Guidance for Accommodation Referrals to

Crossroads Derbyshire

Crossroads Derbyshire provides accommodation for women and children who are experiencing the effects of domestic abuse, including abuse by same sex partner or other family member, forced marriage and elder abuse.

Female specialist staff provide 24/7 support Monday to Friday as well as overnight support from 7pm to 9am Saturday and Sunday.

The Harmony Project is eligible for women of 16-24 years of age and their children who need a safe place to stay due to domestic abuse. We can accommodate up to five families. Crossroads Derbyshire is unable to accept serious offenders, and women with a history of violence. If in doubt, contact the staff by telephoning 01457 856675 for advice.

In order to assess applicant’s level of support needs and the appropriateness of Crossroads Derbyshire in meeting those needs, we require as much information about the applicant as possible on the following:

1) History of Domestic Abuse. Include detailed information on the perpetrator.

2) Housing History. Include last known address; outline accommodation history giving reasons for tenancy breakdown where applicable. Please include addresses of any supported housing projects/hostels/refuges where the applicant has lived before, with dates, if known.

3) Risk Assessment. Please outline the applicant’s history of risk taking behaviour and mental ill health and information on any support received for these, as well as any additional support required.

4) Children. Please give as much information as possible on any children that the applicant has.

Assessment. Referrals will be assessed as quickly as possible and the speed of decision will largely depend on the ability of the referring agency to provide appropriate information to support the referral. Offers are made on the basis of information provided in referral applications. We aim to give a same day response but this may not be possible if additional information is needed and we are awaiting this from other agencies. At all times we will do our best to work with others to prioritise the risk and safety of incoming service users.

Prioritisation. In allocating accommodation, every effort will be made to maintain a safe environment for all residents and staff. We may from time to time have to delay or refuse a potential referral having taken into account the needs of the existing resident group as a whole.


Offers. The accommodation may maintain a waiting list, if necessary, and those assessed, as being in greatest need will be contacted first if a vacancy arises. If more than one referral has been assessed as suitable to receive an offer of accommodation the allocation will be made according to greatest need (see Prioritisation, above).

Please note that offers made on the basis of false, misleading or incomplete information may later be withdrawn in the light of information not previously disclosed.

Equal Opportunities. Crossroads Derbyshire reserves the right to refuse any referral, although full reasons for refusal will be provided. Crossroads Derbyshire maintains a strict Equal Opportunities Policy.

Complaints. The Crossroads Derbyshire Complaints and Comments Policy and leaflet are available from the above address on request.

WHAT CAN WE OFFER

1) The Harmony Project provides women and children with temporary accommodation in a safe, stable and supportive environment with 24/7 support Monday-Friday, overnight support at weekends, and on-call emergency cover.
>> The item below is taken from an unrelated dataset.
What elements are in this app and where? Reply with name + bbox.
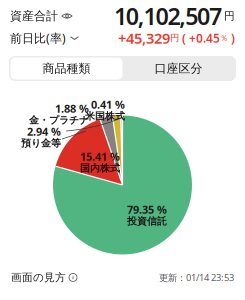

2) We aim to meet the needs of the women and their children who have experienced the effects of domestic abuse.

3) Crossroads Derbyshire has established links with local Health and Social Care teams, Housing Associations and with local voluntary support organisations. The staff will assist residents in accessing any specialist or professional support they need.

4) Each resident of the Harmony Project has a dedicated Keyworker, who will identify the resident’s individual needs, liaising with other specialists to achieve this. The Keyworker develops a tailored Support Plan with the resident, which is regularly reviewed and updated. The aim of the support plan is to assist the resident in working at an appropriate pace towards independent living.

5) The staff team provides support and advice to residents in claiming benefits, seeking appropriate moving-on accommodation, accessing education, medical and other specialist support services, as required. They help residents to develop life skills such as budgeting, shopping, cooking, and personal and domestic hygiene. Staff will support the resident in relating to other agencies and help to access specialist or professional advice if required.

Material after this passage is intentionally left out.